Stylish Pandas

Stylish Pandas Dataframes

When used in an ETL, we generally don't format numbers on the screen, and styling our dataframes isn't that useful. If we are using a notebook, we are generally writing code to communicate our result, either as an exploratory data analysis (where we want to read and quickly act on results) or as part of a reproducible report for others.
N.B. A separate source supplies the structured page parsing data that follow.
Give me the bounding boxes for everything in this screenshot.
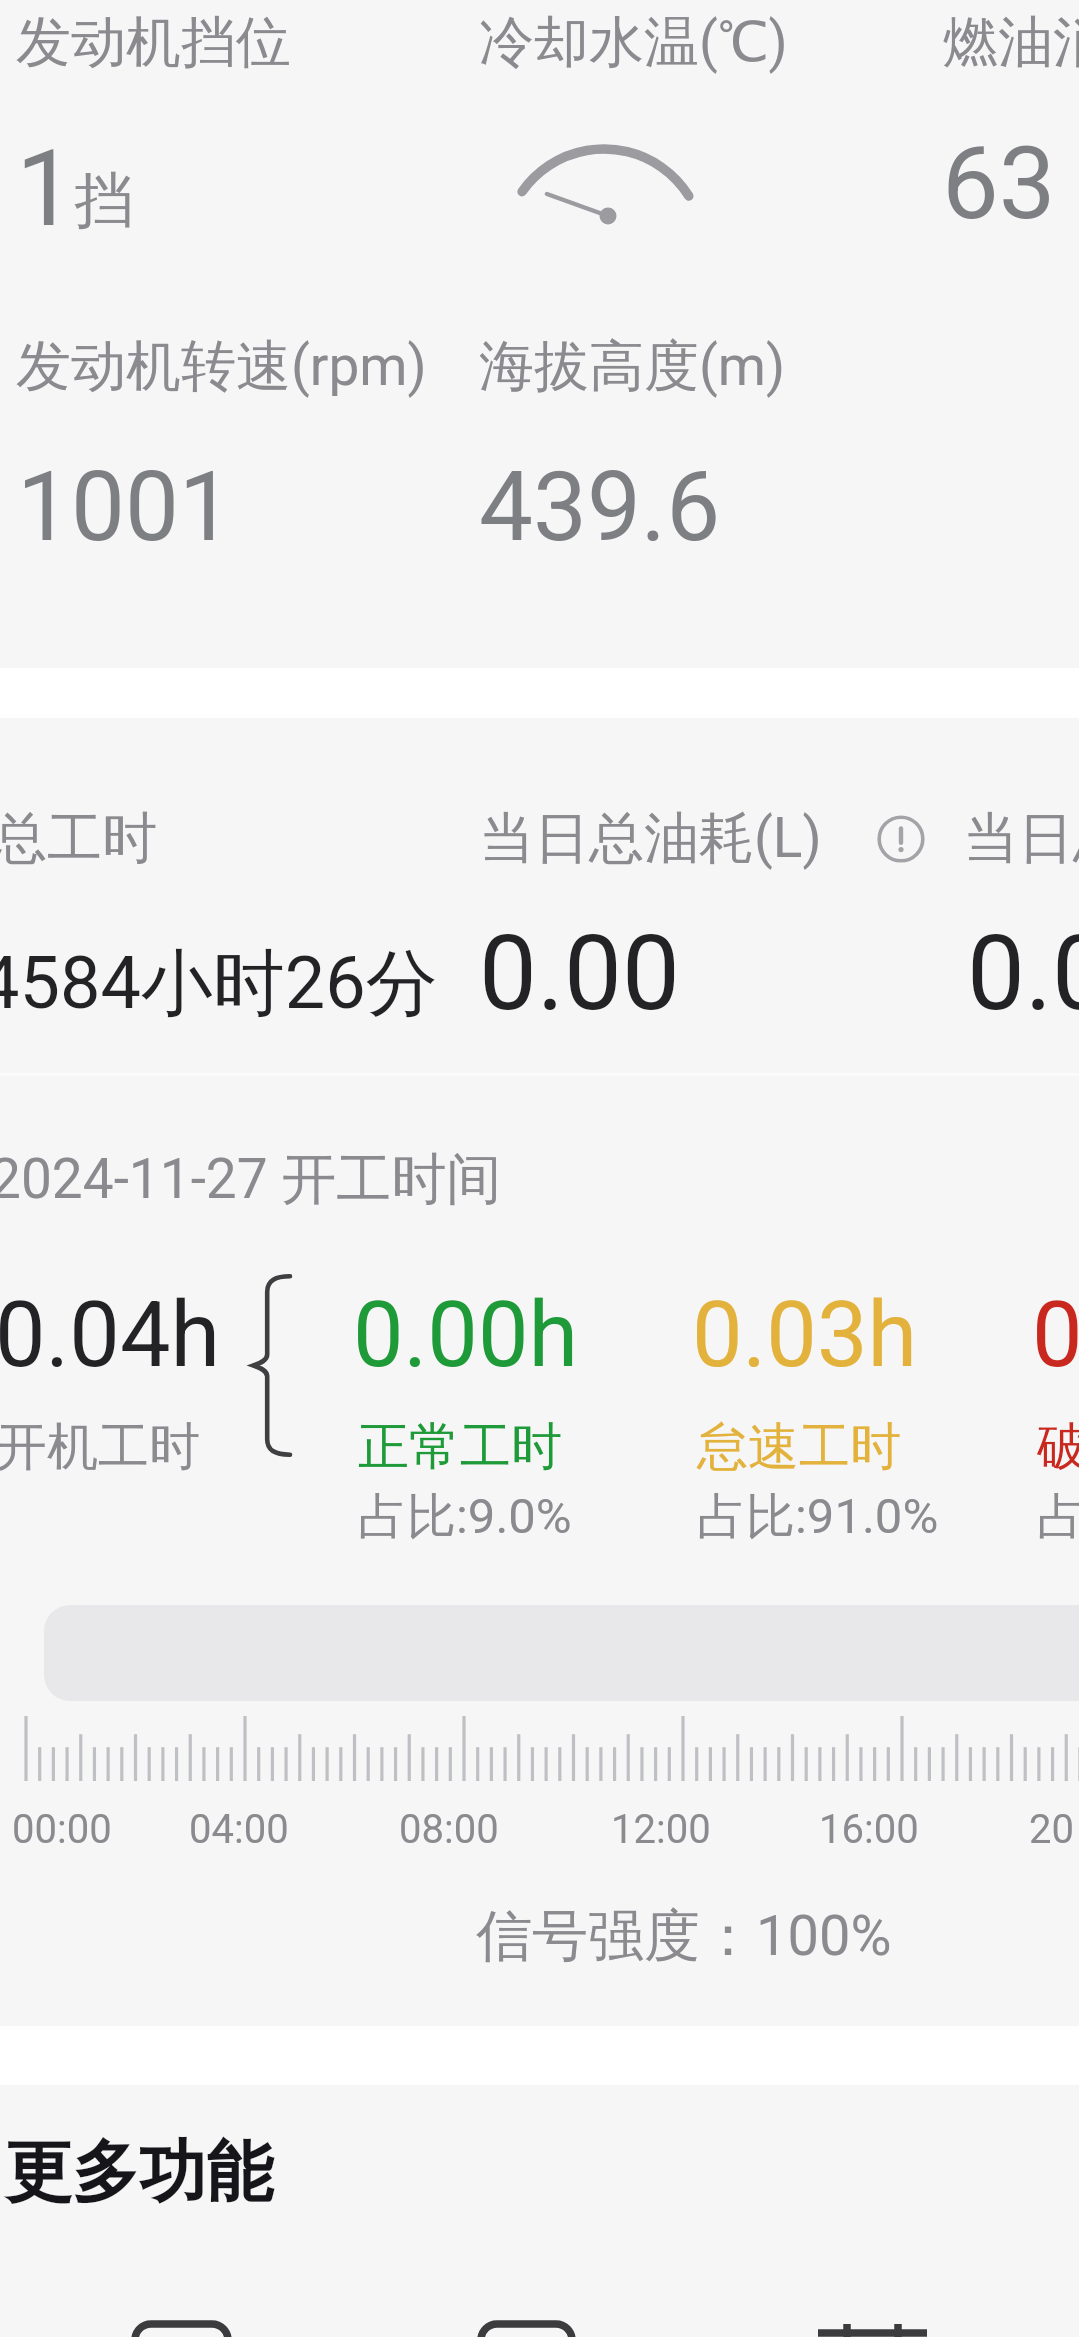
button[interactable]: 发动机挡位 1挡 bbox=[0, 0, 462, 300]
staticText: 439.6 bbox=[479, 451, 721, 564]
button[interactable]: 总工时 4584小时26分 bbox=[0, 775, 462, 1065]
staticText: 破 bbox=[1037, 1415, 1079, 1479]
staticText: 04:00 bbox=[189, 1806, 289, 1853]
staticText: 占比:91.0% bbox=[697, 1486, 939, 1548]
button[interactable]: 怠速工时 0.03h 占比:91.0% bbox=[684, 1285, 1014, 1545]
staticText: 0.04h bbox=[0, 1283, 221, 1388]
button[interactable]: 当日总里程 bbox=[942, 775, 1079, 1065]
staticText: 0.03h bbox=[692, 1283, 918, 1388]
staticText: 1001 bbox=[17, 451, 233, 564]
staticText: 冷却水温(℃) bbox=[479, 8, 788, 77]
staticText: 2024-11-27 开工时间 bbox=[0, 1145, 502, 1214]
staticText: 16:00 bbox=[819, 1806, 919, 1853]
staticText: 挡 bbox=[74, 163, 134, 239]
staticText: 08:00 bbox=[399, 1806, 499, 1853]
staticText: 信号强度：100% bbox=[476, 1901, 892, 1972]
staticText: 当日总油耗(L) bbox=[479, 804, 822, 873]
staticText: 发动机转速(rpm) bbox=[16, 332, 427, 401]
staticText: 发动机挡位 bbox=[16, 8, 291, 77]
staticText: 燃油消 bbox=[943, 8, 1079, 77]
button[interactable]: 冷却水温 bbox=[462, 0, 924, 300]
staticText: 0.00h bbox=[353, 1283, 579, 1388]
staticText: 开机工时 bbox=[0, 1415, 200, 1479]
button[interactable]: Function two bbox=[481, 2324, 572, 2337]
staticText: 00:00 bbox=[12, 1806, 112, 1853]
button[interactable]: Function one bbox=[135, 2324, 228, 2337]
staticText: 0 bbox=[1032, 1283, 1079, 1388]
staticText: 占 bbox=[1037, 1486, 1079, 1548]
button[interactable]: 破 0 占 bbox=[1024, 1285, 1079, 1545]
staticText: 12:00 bbox=[611, 1806, 711, 1853]
staticText: 63 bbox=[942, 124, 1056, 242]
button[interactable]: 当日总油耗 0.00 升 bbox=[462, 775, 942, 1065]
staticText: 正常工时 bbox=[358, 1415, 562, 1479]
button[interactable]: 海拔高度 439.6 m bbox=[462, 320, 924, 620]
staticText: 海拔高度(m) bbox=[479, 332, 786, 401]
staticText: 1 bbox=[16, 128, 76, 251]
staticText: 怠速工时 bbox=[697, 1415, 901, 1479]
staticText: 4584小时26分 bbox=[0, 939, 438, 1030]
staticText: 更多功能 bbox=[5, 2130, 273, 2214]
button[interactable]: 正常工时 0.00h 占比:9.0% bbox=[345, 1285, 675, 1545]
staticText: 总工时 bbox=[0, 804, 157, 873]
staticText: 当日总 bbox=[963, 804, 1079, 873]
button[interactable]: 发动机转速 1001 rpm bbox=[0, 320, 462, 620]
staticText: 20 bbox=[1029, 1806, 1074, 1853]
staticText: 占比:9.0% bbox=[358, 1486, 572, 1548]
staticText: 0.00 bbox=[479, 913, 680, 1034]
staticText: 0.0 bbox=[967, 913, 1079, 1034]
button[interactable]: 燃油消耗 63 bbox=[924, 0, 1079, 300]
button[interactable]: Function three bbox=[818, 2322, 927, 2337]
button[interactable]: More information bbox=[877, 815, 925, 863]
By default, Jupyter outputs our dataframes in a Jupyter notebook in nice HTML tables. Sometimes the formatting of these tables can still make them difficult to read, specifically:

  • Jupyter truncates the number of rows (and columns). There is a good argument for limiting the number of columns displayed. When doing EDA, however, it can be useful to scroll through multiple columns.

  • When you have very large numbers, such as 10639524 it can be difficult to read them as 106 million (and change) without visual breaks. Especially since the number is actually only 10,638,524 (i.e. 10.6 million and change).

  • An excessive number of decimal places can make comparing numbers between different rows difficult.

According to the Zen of Python, "readability counts". This article goes through some tricks to make your Jupyter notebook dataframes a little more readable.

td;dr

For those that just some standard formatting for their projects, this is what I will typically put at the beginning of my notebooks.

import pandas as pd
import matplotlib.pyplot as plt

# Show up to 15 cols, 50 rows by default
pd.set_option('display.max_cols', 15)
pd.set_option('display.max_rows', 50)
# Suitable default display for floats
pd.options.display.float_format = '{:,.2f}'.format

%matplotlib inline
plt.rcParams['figure.figsize'] = (12, 10)

# This one is optional -- change graphs to SVG
# Only use if you don't have a lot of points/lines
# on your graph.
# Can also just use ['retina'] if you don't want SVG.
%config InlineBackend.figure_formats = ['retina', 'svg']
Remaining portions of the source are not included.